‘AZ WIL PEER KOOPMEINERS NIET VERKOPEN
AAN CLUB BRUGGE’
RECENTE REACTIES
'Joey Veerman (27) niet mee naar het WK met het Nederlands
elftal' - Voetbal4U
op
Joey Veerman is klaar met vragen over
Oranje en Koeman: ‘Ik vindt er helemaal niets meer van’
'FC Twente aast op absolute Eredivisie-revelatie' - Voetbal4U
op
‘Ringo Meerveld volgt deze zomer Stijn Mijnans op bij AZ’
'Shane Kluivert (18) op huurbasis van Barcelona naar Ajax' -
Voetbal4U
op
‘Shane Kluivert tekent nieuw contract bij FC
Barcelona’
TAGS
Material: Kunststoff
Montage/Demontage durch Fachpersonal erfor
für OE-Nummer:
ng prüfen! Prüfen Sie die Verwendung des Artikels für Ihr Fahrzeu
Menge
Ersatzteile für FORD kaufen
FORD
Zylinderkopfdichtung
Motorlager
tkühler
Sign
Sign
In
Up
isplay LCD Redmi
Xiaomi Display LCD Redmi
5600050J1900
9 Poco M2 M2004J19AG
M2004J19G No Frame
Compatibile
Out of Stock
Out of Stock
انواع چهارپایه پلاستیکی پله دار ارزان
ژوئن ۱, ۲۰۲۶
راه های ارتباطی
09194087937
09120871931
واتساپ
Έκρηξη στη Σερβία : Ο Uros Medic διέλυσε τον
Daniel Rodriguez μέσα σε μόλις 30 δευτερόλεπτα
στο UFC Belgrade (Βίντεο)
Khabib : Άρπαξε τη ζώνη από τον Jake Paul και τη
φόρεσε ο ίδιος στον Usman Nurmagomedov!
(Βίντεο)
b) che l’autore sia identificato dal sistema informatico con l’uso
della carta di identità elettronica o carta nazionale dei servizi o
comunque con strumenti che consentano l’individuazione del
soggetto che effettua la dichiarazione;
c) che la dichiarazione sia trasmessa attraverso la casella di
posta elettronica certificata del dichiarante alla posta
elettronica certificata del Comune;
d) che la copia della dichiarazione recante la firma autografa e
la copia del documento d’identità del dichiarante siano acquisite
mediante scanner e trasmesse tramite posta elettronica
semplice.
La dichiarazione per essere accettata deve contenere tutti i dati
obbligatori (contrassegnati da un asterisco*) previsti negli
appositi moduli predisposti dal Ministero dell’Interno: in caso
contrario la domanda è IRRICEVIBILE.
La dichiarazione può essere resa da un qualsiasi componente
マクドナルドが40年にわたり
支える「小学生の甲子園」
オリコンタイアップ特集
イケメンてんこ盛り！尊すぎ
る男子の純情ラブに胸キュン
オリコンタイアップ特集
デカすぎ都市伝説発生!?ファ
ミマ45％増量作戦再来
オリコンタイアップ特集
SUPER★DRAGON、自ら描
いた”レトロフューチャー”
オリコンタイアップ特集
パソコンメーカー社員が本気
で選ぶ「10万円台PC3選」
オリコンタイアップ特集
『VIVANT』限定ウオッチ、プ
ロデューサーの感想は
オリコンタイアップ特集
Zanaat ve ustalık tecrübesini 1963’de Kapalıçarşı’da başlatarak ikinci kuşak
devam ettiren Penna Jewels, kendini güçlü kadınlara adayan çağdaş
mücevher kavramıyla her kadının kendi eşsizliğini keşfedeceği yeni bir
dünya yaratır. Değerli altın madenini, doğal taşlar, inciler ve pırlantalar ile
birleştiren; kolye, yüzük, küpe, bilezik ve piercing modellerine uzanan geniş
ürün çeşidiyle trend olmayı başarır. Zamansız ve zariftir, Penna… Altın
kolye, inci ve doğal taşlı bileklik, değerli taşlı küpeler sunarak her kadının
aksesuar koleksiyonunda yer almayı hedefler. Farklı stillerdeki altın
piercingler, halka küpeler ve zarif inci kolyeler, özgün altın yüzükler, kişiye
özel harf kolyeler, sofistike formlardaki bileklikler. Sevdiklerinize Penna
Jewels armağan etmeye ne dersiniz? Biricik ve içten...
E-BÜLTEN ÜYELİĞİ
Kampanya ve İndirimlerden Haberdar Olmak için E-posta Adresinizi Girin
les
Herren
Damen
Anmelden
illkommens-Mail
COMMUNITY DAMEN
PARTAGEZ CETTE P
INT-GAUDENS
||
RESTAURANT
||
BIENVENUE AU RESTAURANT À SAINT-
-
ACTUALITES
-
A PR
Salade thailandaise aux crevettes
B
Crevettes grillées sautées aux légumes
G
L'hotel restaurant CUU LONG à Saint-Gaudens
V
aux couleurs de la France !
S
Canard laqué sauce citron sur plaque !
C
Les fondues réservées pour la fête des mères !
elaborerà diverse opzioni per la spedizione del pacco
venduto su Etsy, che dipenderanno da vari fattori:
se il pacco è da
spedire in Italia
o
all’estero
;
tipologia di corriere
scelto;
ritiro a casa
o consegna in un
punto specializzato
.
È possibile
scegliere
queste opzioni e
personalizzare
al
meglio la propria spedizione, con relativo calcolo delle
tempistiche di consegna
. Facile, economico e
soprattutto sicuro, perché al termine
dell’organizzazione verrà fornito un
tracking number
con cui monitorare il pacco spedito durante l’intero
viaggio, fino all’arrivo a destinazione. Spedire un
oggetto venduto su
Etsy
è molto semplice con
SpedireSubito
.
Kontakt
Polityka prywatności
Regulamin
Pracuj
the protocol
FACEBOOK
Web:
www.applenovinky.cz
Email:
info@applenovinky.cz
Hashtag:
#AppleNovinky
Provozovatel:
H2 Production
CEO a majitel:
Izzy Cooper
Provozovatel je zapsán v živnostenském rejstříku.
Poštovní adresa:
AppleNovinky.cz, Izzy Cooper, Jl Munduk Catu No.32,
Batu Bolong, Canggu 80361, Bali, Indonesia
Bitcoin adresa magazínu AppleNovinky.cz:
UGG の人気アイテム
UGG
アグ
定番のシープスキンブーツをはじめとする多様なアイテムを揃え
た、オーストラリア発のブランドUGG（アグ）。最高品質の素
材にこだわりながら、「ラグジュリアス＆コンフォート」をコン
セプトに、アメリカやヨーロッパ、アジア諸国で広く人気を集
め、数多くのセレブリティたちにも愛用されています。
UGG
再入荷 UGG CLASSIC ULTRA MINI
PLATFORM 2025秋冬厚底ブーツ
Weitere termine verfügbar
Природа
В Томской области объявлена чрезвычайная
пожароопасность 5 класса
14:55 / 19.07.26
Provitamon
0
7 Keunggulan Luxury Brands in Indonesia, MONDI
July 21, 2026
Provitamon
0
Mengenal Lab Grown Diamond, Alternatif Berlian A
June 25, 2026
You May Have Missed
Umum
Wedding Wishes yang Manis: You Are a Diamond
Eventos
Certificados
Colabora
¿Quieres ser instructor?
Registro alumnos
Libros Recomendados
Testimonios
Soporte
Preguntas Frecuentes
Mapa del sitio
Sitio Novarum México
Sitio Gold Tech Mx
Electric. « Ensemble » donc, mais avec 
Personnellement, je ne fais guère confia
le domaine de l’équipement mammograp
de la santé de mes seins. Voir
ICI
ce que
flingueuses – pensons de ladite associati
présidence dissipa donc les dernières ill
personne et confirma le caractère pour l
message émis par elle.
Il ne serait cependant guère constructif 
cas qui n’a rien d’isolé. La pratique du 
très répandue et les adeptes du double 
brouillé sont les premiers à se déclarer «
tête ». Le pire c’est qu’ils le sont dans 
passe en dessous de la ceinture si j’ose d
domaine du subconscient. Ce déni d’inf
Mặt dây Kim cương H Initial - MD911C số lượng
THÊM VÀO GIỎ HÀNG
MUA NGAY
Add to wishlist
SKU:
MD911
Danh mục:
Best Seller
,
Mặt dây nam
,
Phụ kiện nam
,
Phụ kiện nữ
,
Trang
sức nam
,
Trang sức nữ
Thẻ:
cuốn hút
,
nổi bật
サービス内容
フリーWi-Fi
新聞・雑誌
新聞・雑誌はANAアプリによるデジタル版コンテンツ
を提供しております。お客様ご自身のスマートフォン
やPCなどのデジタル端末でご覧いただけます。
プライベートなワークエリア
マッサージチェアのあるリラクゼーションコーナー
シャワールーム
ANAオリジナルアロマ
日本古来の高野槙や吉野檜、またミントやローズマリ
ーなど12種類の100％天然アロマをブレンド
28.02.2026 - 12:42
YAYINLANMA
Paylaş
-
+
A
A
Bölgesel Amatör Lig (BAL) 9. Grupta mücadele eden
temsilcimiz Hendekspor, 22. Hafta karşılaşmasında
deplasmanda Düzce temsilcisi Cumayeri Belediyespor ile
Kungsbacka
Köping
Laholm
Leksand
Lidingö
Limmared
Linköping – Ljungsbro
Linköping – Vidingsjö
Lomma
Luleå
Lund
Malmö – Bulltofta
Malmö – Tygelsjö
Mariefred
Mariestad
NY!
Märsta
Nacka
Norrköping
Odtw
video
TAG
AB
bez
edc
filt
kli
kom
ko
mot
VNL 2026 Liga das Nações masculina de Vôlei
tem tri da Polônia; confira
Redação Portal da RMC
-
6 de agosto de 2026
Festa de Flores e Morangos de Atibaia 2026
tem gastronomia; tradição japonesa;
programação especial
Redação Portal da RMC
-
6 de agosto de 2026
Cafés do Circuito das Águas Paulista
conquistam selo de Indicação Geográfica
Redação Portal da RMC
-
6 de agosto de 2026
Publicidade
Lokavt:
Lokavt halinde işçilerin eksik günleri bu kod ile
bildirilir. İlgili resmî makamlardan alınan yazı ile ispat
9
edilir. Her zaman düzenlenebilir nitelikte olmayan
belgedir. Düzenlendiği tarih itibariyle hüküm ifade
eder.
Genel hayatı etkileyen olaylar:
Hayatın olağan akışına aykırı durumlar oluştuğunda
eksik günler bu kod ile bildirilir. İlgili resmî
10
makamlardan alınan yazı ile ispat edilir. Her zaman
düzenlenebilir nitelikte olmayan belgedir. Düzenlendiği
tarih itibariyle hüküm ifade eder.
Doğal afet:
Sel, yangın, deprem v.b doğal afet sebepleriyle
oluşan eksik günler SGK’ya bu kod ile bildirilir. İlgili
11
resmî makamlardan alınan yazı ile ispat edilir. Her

- [DESCRIPTION OF THE TASK]: In the records above, find each line with the string "Shane" and list it.

- [OUTPUT FOR THIS TASK]:
'Shane Kluivert (18) op huurbasis van Barcelona naar Ajax' -
‘Shane Kluivert tekent nieuw contract bij FC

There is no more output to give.